Automatic validation of parameter value using rule-based constraints

[david-waltermire]

User Story:

As an OSCAL author, I need the ability to specify a rules language and a corresponding rule in a control parameter constraint.

Goals:

Provide a structure that allows for the defintion of:

• A rules language by URI, and
• Rule content expressed in the specified rules language.

Dependencies:

None.

Acceptance Criteria

• The new constraint structure must allow for automatic verification that a parameter value meets the constraint.
• A proof of concept tool demonstrates use of this validation feature.

[trevor-vaughan]

@david-waltermire-nist This sounds similar to something we've been working on. Do you have a concrete example that you could share?

[anweiss]

@david-waltermire-nist can you also clarify whether or not this is analogous to co-occurrence constraints?

[david-waltermire]

@trevor-vaughan Some simple examples might be checking if the provided value is in a specific numeric range, matches a pattern, etc.
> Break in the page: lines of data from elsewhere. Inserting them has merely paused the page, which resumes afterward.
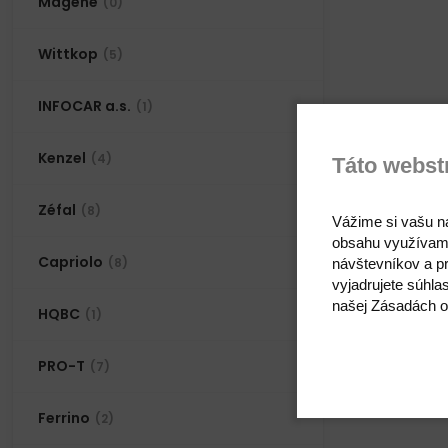
Magene
(0)
Wittkop
(5)
INFOCAR a.s.
(1)
Kenzel
(4)
Táto webst
Zéfal
(8)
Vážime si vašu n
obsahu využívam
Capriolo
(8)
návštevníkov a pr
vyjadrujete súhla
našej Zásadách o
HQBC
(1)
PRO-T
(7)
Ferrino
(2)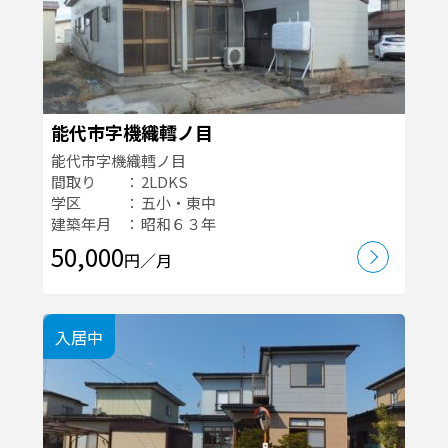
能代市字機織轌ノ目
能代市字機織轌ノ目
間取り
2LDKS
学区
五小・東中
建築年月
昭和６３年
50,000
円／月
入居中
@anweiss This is not a co-occurrence constraint, since it is a constraint on a single data value, not a relationship between data values.

[aj-stein-nist]

This was discussed during backlog review today and we reoriented and confirm this is about parameter param/constraint/test more than anything else. One way we could move forward with this is group this with other relevant issues (such as #474 and discussion of typing of parameters, very relevant to this), and posit this as a discussion topic to the community. Far more research and feedback is needed.